Writer-director Sarnoski does a fair amount of subtle world-building here. Rob and Amir are not moving through the restaurant scene as you or I would. They’re instead traveling through backrooms and places where regular customers would not be welcome. A surreal quality unfolds here, as if we’re not entirely sure if what we’re witnessing is meant to be taken seriously, or if it’s supposed to be some heightened, fantasized underground world. It’s a world where things can get violent, and nasty. Where secret chef fight clubs take place in basements and dank rooms that have never experienced a single sliver of sunlight.

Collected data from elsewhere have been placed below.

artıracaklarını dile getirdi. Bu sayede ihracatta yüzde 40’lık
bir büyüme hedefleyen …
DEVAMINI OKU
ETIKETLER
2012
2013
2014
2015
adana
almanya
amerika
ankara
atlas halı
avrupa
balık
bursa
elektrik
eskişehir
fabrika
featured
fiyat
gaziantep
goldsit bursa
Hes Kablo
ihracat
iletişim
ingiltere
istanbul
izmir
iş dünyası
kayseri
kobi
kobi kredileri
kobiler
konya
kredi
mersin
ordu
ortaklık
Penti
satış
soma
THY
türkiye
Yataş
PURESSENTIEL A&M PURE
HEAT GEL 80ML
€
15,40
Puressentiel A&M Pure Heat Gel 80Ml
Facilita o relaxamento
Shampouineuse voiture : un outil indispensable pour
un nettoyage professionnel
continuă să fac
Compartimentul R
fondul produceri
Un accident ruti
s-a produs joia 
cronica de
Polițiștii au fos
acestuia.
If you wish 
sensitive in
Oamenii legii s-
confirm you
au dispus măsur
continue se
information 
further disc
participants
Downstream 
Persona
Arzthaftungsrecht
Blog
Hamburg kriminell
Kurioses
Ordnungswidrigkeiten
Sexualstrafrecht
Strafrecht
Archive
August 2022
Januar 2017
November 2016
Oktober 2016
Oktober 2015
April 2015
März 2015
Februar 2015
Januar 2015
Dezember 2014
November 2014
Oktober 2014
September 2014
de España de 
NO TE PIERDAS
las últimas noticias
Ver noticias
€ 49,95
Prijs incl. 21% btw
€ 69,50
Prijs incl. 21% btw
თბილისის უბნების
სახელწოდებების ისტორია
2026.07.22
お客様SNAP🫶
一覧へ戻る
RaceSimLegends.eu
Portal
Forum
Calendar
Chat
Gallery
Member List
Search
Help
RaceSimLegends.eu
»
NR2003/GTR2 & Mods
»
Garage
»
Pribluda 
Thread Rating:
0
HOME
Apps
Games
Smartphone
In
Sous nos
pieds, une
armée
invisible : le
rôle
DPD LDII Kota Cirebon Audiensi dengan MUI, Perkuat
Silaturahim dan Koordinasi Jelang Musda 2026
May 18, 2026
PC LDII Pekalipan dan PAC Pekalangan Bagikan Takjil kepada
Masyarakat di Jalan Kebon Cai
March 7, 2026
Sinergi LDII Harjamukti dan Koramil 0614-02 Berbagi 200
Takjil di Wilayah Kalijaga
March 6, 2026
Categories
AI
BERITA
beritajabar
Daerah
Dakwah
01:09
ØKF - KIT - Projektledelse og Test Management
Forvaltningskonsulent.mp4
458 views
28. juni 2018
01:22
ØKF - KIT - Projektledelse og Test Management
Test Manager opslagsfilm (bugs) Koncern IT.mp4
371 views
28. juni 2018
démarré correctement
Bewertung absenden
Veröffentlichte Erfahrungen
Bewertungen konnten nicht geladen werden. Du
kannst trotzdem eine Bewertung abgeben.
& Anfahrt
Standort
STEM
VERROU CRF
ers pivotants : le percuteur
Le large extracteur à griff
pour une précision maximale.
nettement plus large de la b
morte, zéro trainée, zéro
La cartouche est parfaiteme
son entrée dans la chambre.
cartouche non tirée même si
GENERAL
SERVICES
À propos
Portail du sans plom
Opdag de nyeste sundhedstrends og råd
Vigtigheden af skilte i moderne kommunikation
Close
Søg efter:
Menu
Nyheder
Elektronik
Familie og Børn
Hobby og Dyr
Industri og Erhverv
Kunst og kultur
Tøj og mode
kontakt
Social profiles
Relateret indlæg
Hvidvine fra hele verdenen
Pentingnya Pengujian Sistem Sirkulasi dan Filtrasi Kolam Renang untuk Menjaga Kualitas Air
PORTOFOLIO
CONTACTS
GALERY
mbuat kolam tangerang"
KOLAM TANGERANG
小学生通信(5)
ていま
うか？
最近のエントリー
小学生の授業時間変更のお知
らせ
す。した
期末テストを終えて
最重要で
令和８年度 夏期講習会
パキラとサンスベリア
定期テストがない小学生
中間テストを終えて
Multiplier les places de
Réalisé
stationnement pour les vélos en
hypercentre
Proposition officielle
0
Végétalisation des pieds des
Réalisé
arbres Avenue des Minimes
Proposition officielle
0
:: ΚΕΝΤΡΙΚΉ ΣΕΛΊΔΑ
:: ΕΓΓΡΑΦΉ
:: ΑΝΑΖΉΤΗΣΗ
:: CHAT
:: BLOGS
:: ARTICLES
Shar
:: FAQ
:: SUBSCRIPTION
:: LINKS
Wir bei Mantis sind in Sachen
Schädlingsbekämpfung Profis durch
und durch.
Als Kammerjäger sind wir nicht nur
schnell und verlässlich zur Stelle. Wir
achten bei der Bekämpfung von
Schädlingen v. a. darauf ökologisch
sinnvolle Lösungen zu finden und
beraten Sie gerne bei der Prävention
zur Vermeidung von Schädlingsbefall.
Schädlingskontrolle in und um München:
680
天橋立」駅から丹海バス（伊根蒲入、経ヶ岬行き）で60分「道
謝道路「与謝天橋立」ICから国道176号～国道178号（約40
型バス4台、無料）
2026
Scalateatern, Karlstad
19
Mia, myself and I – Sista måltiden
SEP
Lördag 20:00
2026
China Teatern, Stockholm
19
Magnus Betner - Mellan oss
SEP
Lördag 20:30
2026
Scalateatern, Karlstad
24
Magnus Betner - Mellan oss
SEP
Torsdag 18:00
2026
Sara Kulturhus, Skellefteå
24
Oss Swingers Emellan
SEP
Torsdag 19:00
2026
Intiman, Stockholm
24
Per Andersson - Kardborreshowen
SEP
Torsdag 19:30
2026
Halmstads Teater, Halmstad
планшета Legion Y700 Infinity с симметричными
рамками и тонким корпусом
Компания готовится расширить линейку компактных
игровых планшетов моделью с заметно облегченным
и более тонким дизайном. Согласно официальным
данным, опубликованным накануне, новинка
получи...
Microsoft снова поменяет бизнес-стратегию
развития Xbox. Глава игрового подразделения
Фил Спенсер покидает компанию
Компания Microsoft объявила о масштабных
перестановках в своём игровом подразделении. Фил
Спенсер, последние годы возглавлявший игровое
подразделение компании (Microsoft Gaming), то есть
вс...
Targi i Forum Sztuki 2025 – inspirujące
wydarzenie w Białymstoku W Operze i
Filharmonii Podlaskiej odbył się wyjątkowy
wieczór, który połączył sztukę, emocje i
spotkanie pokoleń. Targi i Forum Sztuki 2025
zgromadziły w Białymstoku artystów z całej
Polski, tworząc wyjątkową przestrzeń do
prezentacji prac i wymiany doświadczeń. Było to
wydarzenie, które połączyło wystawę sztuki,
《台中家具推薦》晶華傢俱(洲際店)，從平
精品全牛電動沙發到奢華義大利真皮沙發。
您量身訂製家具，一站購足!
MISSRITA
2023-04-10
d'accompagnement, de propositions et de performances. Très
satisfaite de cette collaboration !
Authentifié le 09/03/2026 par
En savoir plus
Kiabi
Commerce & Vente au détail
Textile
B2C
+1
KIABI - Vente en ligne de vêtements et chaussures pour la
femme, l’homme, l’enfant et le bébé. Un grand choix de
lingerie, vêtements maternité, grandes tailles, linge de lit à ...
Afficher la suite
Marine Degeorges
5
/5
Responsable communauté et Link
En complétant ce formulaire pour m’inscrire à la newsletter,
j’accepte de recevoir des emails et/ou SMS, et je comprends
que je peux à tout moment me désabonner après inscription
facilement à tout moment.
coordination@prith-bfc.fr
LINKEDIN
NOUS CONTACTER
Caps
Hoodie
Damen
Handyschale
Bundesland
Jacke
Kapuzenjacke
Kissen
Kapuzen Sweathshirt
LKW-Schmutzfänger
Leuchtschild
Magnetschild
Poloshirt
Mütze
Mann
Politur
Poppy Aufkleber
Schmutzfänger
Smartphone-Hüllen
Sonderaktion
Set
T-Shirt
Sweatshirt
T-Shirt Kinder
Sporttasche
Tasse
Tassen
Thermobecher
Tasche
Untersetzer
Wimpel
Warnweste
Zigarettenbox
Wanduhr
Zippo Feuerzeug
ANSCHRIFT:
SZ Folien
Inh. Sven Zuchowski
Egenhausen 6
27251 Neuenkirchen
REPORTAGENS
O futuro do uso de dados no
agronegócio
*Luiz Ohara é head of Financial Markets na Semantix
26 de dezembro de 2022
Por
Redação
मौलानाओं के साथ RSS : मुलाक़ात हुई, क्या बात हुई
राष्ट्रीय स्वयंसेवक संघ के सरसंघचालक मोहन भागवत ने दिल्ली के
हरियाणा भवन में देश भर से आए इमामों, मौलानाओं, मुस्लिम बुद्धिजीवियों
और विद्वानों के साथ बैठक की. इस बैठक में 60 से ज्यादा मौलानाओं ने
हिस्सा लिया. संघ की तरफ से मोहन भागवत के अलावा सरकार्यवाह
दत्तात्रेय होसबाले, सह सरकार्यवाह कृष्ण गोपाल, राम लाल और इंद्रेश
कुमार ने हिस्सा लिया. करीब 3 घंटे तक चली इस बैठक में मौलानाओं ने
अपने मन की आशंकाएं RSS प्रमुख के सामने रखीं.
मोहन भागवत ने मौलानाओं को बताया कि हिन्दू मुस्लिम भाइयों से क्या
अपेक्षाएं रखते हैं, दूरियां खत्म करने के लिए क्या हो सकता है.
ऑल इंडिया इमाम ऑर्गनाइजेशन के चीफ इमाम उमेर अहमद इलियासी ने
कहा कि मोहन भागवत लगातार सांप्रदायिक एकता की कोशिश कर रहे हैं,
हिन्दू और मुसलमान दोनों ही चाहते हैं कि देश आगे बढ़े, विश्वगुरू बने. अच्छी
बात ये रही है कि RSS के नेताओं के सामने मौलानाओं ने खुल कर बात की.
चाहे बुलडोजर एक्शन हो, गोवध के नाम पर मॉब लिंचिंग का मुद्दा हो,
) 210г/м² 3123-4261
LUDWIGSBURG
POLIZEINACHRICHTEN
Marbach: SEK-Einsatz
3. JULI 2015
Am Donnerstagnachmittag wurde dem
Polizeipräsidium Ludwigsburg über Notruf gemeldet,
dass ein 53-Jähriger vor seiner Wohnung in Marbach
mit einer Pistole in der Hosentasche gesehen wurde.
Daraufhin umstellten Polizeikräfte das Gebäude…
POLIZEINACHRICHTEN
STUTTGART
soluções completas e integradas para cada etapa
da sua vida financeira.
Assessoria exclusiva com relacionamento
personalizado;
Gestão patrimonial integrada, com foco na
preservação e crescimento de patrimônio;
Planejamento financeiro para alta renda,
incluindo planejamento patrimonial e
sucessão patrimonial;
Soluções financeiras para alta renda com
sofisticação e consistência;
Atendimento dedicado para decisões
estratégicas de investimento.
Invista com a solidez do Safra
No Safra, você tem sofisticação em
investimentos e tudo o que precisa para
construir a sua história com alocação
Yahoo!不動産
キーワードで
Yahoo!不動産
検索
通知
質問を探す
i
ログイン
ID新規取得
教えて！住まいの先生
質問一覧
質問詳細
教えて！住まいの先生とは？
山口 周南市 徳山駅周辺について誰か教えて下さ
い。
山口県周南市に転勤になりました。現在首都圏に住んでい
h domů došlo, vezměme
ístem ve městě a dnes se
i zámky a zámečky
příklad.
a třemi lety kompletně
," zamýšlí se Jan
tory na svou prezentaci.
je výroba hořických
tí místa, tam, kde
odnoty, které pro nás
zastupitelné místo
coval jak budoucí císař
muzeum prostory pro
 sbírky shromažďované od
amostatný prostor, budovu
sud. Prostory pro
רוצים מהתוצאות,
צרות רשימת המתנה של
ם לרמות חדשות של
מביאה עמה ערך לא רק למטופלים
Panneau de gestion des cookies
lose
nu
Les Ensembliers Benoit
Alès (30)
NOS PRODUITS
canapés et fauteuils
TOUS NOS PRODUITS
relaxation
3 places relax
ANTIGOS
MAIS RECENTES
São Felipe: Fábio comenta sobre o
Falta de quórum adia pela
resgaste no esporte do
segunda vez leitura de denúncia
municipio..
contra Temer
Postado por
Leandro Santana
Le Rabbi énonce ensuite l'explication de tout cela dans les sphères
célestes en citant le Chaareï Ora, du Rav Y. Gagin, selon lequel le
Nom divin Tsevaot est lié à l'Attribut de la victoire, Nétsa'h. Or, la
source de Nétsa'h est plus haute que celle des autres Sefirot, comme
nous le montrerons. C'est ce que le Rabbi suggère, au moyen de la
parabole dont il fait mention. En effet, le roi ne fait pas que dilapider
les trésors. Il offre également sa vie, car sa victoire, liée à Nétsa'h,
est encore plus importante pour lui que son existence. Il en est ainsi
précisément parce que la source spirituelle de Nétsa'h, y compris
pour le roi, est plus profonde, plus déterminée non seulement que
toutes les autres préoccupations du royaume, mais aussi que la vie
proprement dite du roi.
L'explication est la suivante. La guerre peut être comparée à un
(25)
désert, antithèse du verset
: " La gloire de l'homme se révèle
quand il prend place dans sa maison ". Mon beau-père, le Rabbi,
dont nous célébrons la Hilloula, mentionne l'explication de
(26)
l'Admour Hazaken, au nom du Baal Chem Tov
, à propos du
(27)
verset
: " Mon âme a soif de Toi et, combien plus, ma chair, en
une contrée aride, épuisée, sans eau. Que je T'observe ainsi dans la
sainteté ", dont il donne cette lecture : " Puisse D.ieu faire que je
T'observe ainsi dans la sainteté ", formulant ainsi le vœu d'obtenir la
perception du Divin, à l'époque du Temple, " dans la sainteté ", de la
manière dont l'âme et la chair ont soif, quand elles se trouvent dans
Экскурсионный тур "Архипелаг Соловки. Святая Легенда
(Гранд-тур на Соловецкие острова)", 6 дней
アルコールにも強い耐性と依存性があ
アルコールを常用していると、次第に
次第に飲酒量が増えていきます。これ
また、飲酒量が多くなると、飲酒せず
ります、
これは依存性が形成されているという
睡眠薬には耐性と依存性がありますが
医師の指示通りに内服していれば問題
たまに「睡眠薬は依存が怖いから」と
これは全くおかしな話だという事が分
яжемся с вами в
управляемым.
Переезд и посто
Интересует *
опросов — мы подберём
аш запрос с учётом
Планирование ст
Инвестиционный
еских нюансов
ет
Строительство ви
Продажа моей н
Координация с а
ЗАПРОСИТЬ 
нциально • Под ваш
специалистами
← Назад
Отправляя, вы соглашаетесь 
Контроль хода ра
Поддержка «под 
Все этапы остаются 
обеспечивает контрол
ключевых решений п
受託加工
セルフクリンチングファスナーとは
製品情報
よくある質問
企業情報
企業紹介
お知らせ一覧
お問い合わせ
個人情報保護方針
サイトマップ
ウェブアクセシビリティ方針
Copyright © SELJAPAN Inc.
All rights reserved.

Rob moves through this world seeming both at ease and an outsider. He knows he’s a legend; he knows he is a chef unlike any other. But he also wants to be left alone. Were it not for his pig, he would not be bothering with this world again. Cage plays all of this with a subtle grace that is bound to shock folks who have come to (wrongly) believe that the actor plays everything big and loud. Yes, Cage can go coo-coo sometimes – there’s no arguing against that. Yet there is so much more to the actor’s talents that so many people willingly overlook. They want Cage to be a walking meme, and Cage seems willing to indulge this – up to a point. But he’s also capable of true nuance, and beauty. He’s one of our most fascinating working actors, and here he delivers one of the best performances of his entire career. A soulful, introspective, melancholy performance that is so strong, so present, that it carries real weight.
Wolff makes for a great companion on this journey. His twitchy, blustery character is constantly acting bigger than he really is, and just as we learn more about Rob as the story unfolds, we also learn more about Amir, and his background involving a demanding, powerful father, played by Adam Arkin, who shows up late in the film and makes quite an impression, making sure every single second of his small screentime counts.
Rob is a lost soul, and as we all are in our own little ways. He’s not just searching for his pig, he’s also searching for some sort of truth, some sort of beauty. His cooking is his art, and it’s something perhaps too pure to share with the world regularly. Perhaps that’s why he dropped off the face of the earth and hid his gifts away. Now, as he continues his search, he once again finds himself cooking for others. They bite into Rob’s food and unlock memories and dreams long since tucked away and lost. Pig is a lot like Rob’s food, awakening something within us. We come away changed, tears in our eyes. Pig is not the movie you think it is.